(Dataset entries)
|---|

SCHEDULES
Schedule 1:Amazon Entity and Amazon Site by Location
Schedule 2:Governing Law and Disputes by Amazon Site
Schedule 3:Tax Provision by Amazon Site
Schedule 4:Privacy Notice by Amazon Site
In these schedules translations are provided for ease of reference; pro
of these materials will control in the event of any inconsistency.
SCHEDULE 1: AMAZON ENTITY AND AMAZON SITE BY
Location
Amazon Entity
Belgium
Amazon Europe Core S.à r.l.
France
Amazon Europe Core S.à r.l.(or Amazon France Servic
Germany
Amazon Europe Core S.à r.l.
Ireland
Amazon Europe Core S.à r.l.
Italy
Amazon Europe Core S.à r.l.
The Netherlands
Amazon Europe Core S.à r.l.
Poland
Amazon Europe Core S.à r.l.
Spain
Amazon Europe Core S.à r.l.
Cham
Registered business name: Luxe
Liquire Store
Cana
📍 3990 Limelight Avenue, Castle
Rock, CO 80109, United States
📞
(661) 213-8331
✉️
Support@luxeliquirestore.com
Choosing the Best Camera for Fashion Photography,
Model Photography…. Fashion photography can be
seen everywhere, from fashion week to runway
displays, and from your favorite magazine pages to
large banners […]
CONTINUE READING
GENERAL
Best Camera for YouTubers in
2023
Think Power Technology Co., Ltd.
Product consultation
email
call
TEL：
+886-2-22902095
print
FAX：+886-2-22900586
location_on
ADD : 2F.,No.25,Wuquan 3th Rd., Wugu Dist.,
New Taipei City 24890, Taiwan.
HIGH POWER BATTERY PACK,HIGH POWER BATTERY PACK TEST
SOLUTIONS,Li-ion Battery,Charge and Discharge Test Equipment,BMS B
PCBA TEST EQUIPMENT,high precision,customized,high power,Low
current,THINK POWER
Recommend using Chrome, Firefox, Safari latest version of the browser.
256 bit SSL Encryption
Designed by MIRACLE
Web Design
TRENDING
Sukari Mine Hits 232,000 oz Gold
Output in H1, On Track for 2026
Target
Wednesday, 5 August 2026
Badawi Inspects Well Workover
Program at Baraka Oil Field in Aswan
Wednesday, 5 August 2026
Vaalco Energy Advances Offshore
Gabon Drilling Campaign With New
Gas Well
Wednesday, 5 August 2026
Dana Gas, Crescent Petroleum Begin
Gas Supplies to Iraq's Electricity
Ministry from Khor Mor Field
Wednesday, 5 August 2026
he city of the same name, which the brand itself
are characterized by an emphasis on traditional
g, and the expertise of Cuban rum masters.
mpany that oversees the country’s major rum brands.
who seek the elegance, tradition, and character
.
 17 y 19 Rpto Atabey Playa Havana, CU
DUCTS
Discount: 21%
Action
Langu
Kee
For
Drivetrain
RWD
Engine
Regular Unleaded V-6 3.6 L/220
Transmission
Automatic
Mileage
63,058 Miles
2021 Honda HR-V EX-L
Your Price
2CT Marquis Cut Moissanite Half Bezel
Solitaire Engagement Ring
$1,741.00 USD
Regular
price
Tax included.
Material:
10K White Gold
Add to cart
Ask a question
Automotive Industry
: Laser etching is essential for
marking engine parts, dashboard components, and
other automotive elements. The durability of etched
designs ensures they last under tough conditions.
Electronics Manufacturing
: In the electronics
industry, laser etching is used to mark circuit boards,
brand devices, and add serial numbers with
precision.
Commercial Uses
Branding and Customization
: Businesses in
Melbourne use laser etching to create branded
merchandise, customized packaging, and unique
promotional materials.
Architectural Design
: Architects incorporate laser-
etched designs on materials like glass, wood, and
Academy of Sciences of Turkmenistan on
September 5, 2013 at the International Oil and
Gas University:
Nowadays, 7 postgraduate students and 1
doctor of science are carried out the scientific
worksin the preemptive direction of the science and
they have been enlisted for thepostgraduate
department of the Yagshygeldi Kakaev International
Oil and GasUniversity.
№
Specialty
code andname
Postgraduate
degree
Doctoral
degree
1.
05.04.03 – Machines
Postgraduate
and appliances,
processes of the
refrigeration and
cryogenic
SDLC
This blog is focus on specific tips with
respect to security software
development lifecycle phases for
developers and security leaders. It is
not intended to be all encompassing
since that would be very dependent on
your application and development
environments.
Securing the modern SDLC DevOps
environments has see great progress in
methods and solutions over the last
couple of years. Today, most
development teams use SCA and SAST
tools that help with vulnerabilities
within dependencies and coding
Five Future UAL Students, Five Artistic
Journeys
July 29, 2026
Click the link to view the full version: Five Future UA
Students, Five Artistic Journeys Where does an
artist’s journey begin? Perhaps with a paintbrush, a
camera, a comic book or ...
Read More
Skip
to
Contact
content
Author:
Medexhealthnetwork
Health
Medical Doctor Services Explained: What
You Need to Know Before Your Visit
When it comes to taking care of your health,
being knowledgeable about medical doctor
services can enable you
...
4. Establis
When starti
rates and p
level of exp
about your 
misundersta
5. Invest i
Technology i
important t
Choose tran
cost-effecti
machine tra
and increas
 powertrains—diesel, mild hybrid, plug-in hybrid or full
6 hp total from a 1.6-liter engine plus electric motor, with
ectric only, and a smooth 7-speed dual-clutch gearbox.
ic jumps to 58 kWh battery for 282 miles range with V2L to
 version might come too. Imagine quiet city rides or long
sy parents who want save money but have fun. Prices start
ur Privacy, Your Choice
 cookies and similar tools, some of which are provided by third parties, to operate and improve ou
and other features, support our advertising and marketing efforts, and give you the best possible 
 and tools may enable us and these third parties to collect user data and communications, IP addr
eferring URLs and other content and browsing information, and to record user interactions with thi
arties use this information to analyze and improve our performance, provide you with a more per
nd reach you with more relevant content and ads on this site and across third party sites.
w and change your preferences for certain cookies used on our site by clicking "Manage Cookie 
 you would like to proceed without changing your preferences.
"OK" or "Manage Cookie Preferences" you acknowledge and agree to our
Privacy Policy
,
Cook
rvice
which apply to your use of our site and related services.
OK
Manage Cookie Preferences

|---|

Where the word "etching" appears in a line of the entries above, count that line; give only the number.

Exercise response:
3